Skoro na Krymie formalnie harcują jakieś bliżej niezidentyfikowane bandy, to należałoby ogłosić „operację antyterrorystyczną”.

I. Lekcja Kosowa

Po raz kolejny potwierdza się, że rację mieli ci, którzy poparcie Zachodu dla secesji Kosowa uznawali za niebezpieczny precedens, którego długofalowe negatywne skutki mogą okazać się większe niż korzyści z dania po nosie popierającej Serbię Rosji. Kosowo funkcjonuje jako bandyckie, mafijne państewko w sercu Bałkanów, zatruwając wokół atmosferę niczym nie czyszczony wychodek, Rosja zaś skwapliwie powołuje się na ten casus ilekroć przyjdzie jej ochota uszczknąć co nieco z terytorium sąsiadów.
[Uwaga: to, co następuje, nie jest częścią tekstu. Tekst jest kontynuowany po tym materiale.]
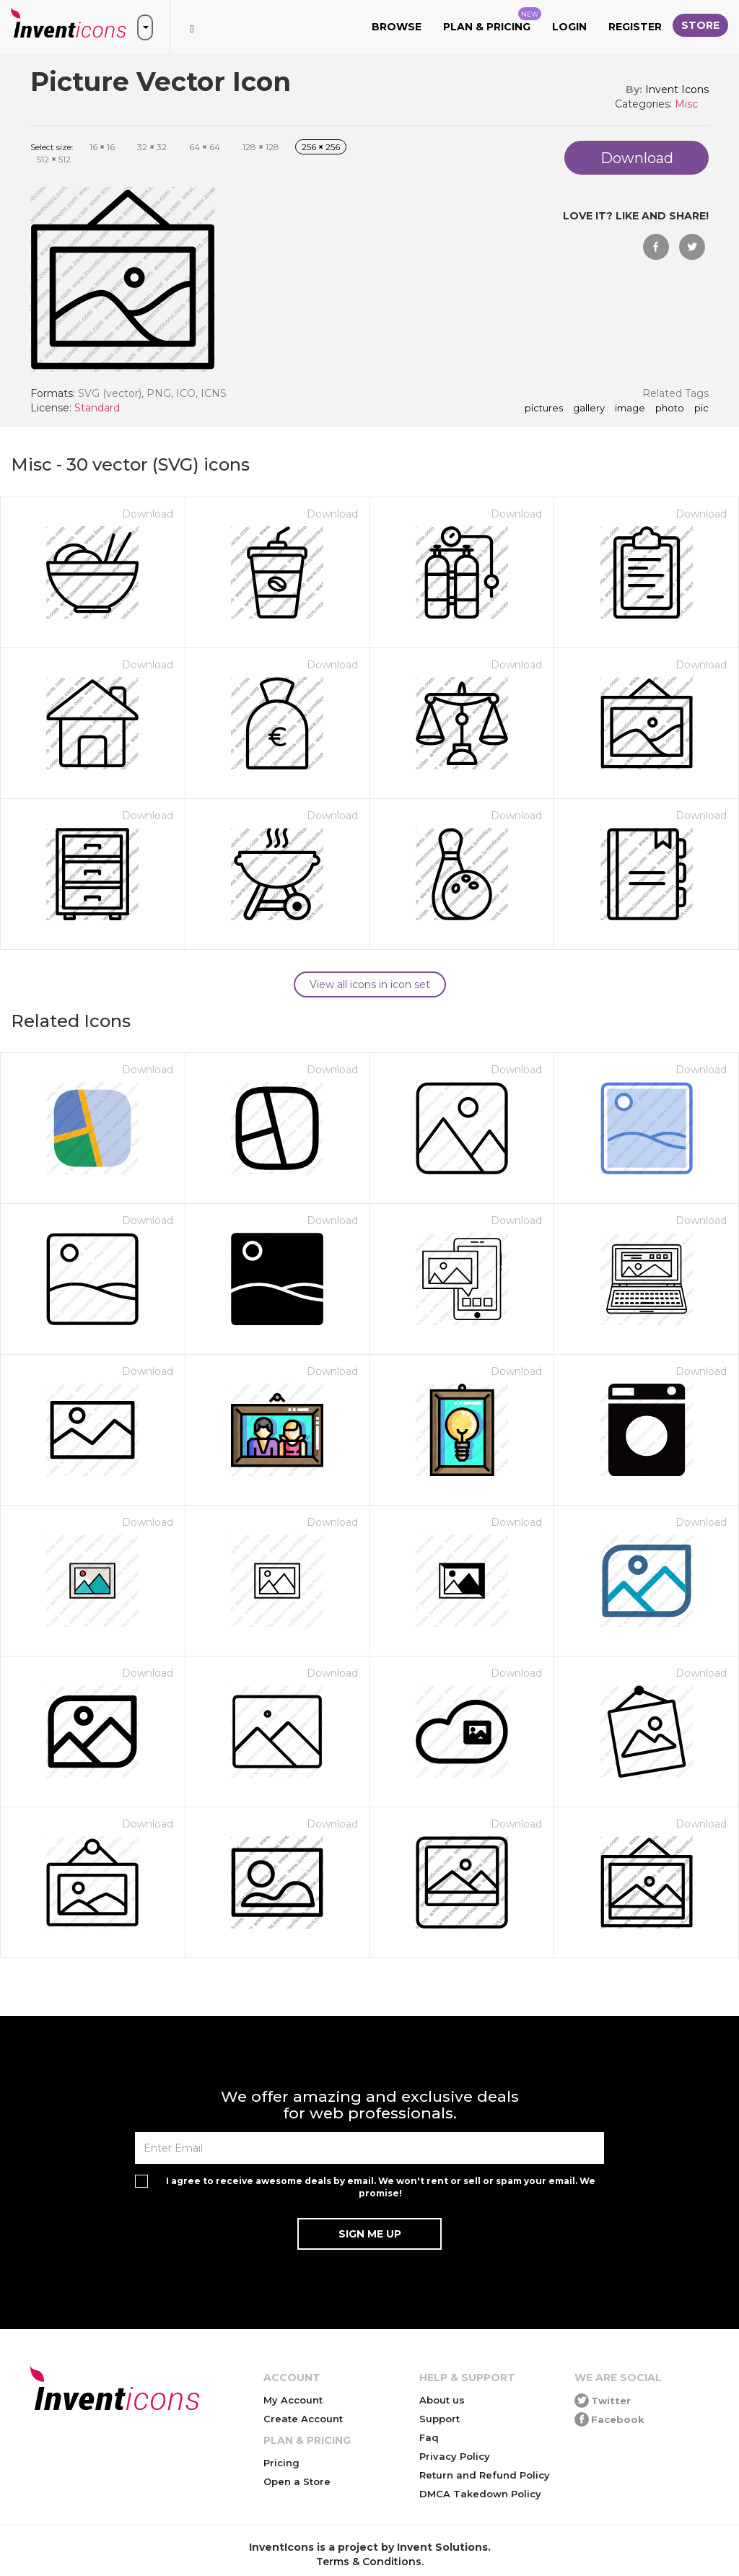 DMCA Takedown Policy (480, 2493)
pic (701, 408)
Tak było z Abchazją i Osetią Płd, tak jest obecnie z Krymem. Otwartą pozostaje kwestia, czy Putin będzie chciał zrobić z Krymu niby-niepodległe państewko (może z Janukowyczem w roli marionetkowego prezydenta?), czy zadowoli się nieuregulowanym statusem tego terytorium z faktyczną dominacją Rosji a la Naddniestrze, czy też może włączy Krym do Federacji i stworzy zmilitaryzowaną enklawę na wzór Kaliningradu.

Tak czy inaczej, Krym pozostanie rozsadnikiem niepokojów i bazą dla dalszej destabilizacji sytuacji na Ukrainie do wykorzystania, gdy Zachodowi znudzi się już popieranie obecnych władz w Kijowie i uzna, że koszty przewyższają korzyści, lepiej więc dogadać się z Putinem. A jak takie dogadywanie się wygląda w praktyce mogliśmy zaobserwować przy okazji wojny w Gruzji, kiedy to dopiero pod wpływem wyprawy Lecha Kaczyńskiego wraz z pozostałymi przywódcami krajów naszego regionu, Sarkozy (Francja sprawowała wówczas europrezydencję) poleciał do Moskwy zawierać lipne porozumienie, którego Kreml od samego początku nie zamierzał respektować. Ot, taka kolejna mała Jałta w wyniku której Gruzja i Saakaszwili pozostali na lodzie. Kwintesencją było słynne „Kim ty k...a jesteś, żeby mnie pouczać?” rzucone do słuchawki przez Siergieja Ławrowa podczas rozmowy z Davidem Milibandem, szefem brytyjskiego MSZ. Nie wiemy wprawdzie, czy Ławrow powiedział coś w tym stylu podczas niedawnej rozmowy do Johna Kerry'ego, ale byłoby to z punktu widzenia Rosji jak najbardziej na miejscu po tym jak Obama dał się ruskiemu czekiście koncertowo „wyresetować” w geopolitycznej rozgrywce.

II. Jeż w gaciach

Swoją drogą, ciekawe czy Nikita Siergiejewicz spodziewał się przekazując Krym Ukraińskiej SRR, że sprzedaje zatruty pocałunek? Raczej nie, przypuszczam, że chodziło tu bardziej o uporządkowanie administracyjne Kijowskiego Okręgu Wojskowego, niemniej po rozpadzie ZSRS okazało się, że Moskwa dostała do ręki darmową, autonomiczną piątą kolumnę w strategicznym regionie – z rosyjskojęzyczną większością i de facto eksterytorialną bazą marynarki wojennej. Słowem, narzędzie do wykorzystania, gdyby poszło coś nie tak i Ukraina zechciała pożegnać się ze statusem „chwilowo odłączonej” części imperium.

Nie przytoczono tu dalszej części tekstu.